Putting it all together

If we take all those pieces, we can combine them into a single Scala class like so:

import java.io.{ByteArrayInputStream, InputStream, SequenceInputStream}
import java.util

import com.amazonaws.services.s3.model.{GetObjectRequest, S3ObjectInputStream}
import com.amazonaws.services.s3.AmazonS3
import org.apache.commons.io.IOUtils

import scala.util.Try

/** Read objects from S3, buffering up to `bufferSize` bytes of an object
  * in-memory at a time, minimising the time needed to hold open
  * an HTTP connection to S3.
  *
  * This is useful for reading very large objects to an InputStream,
  * especially where a single GetObject call would time out before
  * reading the entire object.
  *
  */
class S3StreamReader(s3Client: AmazonS3, bufferSize: Long) {
  def get(bucketName: String, key: String): Try[InputStream] = Try {
    val totalSize = getSize(bucketName, key)

    val s3Enumeration = getEnumeration(bucketName, key, totalSize)
    val bufferedEnumeration = getBufferedEnumeration(s3Enumeration)

    new SequenceInputStream(bufferedEnumeration)
  }

  private def getSize(bucketName: String, key: String): Long =
    s3Client
      .getObjectMetadata(bucketName, key)
      .getContentLength

  private def getEnumeration(
    bucketName: String,
    key: String,
    totalSize: Long): util.Enumeration[S3ObjectInputStream] =
    new util.Enumeration[S3ObjectInputStream] {
      var currentPosition = 0L

      override def hasMoreElements: Boolean =
        currentPosition < totalSize

      override def nextElement(): InputStream = {
        // The Range request is inclusive of the `start` and `end` parameters,
        // so to read `bufferSize` bytes we need to go to `bufferSize - 1`.
        val getRequest =
          new GetObjectRequest(bucketName, key)
            .withRange(currentPosition, currentPosition + bufferSize - 1)

        currentPosition += bufferSize

        s3Client.getObject(getRequest).getObjectContent
      }
    }

  private def getBufferedEnumeration[IS <: InputStream](
    underlying: util.Enumeration[IS]): util.Enumeration[ByteArrayInputStream] =
    new util.Enumeration[ByteArrayInputStream] {
      override def hasMoreElements: Boolean = underlying.hasMoreElements

      override def nextElement(): ByteArrayInputStream = {
        val nextStream = underlying.nextElement()
        val byteArray = IOUtils.toByteArray(nextStream)
        nextStream.close()
        new ByteArrayInputStream(byteArray)
      }
    }
}

That’s a standalone snippet you can drop into your project if it’s useful (remembering to include the platform MIT licence).

We’ve been running this code in our pipeline for several weeks, and in that time it’s read tens of thousands of objects, ranging from a few kilobytes to half a terabyte.
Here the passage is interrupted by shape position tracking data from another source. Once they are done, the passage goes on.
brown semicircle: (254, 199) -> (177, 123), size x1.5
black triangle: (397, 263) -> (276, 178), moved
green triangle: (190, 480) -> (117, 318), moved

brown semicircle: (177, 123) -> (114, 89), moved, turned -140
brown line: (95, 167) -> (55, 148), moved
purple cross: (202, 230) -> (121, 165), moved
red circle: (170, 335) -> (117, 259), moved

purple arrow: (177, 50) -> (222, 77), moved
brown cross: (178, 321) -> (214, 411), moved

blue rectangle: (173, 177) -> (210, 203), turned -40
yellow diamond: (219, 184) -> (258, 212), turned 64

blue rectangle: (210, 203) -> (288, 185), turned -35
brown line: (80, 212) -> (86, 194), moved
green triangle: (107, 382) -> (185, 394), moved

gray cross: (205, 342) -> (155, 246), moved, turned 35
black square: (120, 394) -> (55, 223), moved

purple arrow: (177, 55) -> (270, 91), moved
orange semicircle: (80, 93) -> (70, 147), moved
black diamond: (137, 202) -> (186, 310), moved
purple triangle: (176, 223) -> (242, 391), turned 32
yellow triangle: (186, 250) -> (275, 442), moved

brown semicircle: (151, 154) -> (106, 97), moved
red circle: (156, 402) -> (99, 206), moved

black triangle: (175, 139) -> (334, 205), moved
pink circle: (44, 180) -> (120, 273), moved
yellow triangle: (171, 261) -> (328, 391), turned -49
Our apps have a 128MB buffer, with up to ten threads at once and 2GB of memory. It’s fixed a persistent source of flakiness when ranging from S3, and the cost of the extra GetObject calls has been negligible.
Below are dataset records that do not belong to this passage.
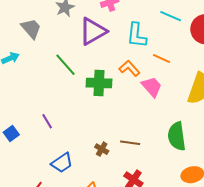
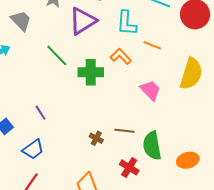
pink trapezoid: (152, 87) -> (150, 90), moved
green semicircle: (177, 136) -> (152, 146), moved
blue trapezoid: (62, 163) -> (33, 149), moved

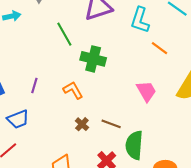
orange L-shape: (121, 56) -> (73, 90), moved
purple line: (41, 113) -> (34, 86), turned 35

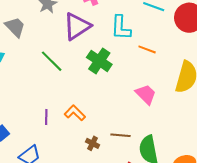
green cross: (93, 59) -> (99, 61), moved, turned 35
purple line: (34, 86) -> (46, 117), moved

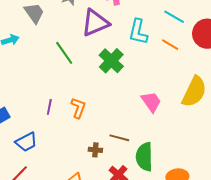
orange line: (147, 49) -> (170, 45), moved
orange L-shape: (75, 113) -> (78, 108), turned 55
brown cross: (93, 143) -> (95, 150), moved, turned -32

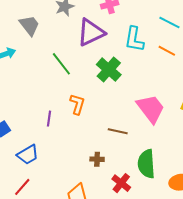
pink trapezoid: (151, 102) -> (151, 109), size x1.4
orange L-shape: (78, 108) -> (77, 104), moved
brown line: (119, 138) -> (118, 131), moved

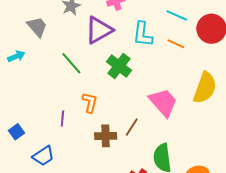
brown line: (118, 131) -> (132, 127), turned -66
brown cross: (97, 159) -> (106, 136), moved, size x1.5

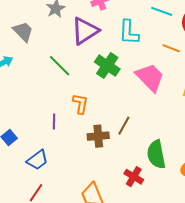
orange line: (176, 44) -> (171, 48), moved
pink trapezoid: (163, 102) -> (150, 77), moved

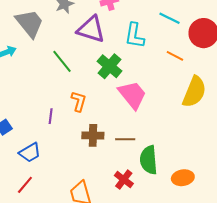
gray trapezoid: (23, 31) -> (30, 23), size x1.4
purple triangle: (85, 31) -> (91, 29), turned 44
pink trapezoid: (150, 77) -> (132, 95), moved
brown line: (124, 126) -> (125, 139), moved, turned 54

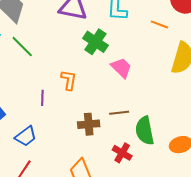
green line: (62, 61) -> (22, 47), moved
pink trapezoid: (132, 95) -> (121, 68), size x0.7
brown cross: (93, 135) -> (89, 124), moved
This could behave unexpectedly if an object changes under your feet – the data from one piece would be inconsistent with another piece. Our objects should never change once they’re written, so that’s not a problem for us.

All of the heavy lifting is done by Java classes, so if your project uses Java rather than Scala, you should be able to port this for your needs. And the general idea – using a ranged GET request to fetch an object a piece at a time, then stitching them together – is language agnostic, so you can use this technique even if you’re not using a JVM language.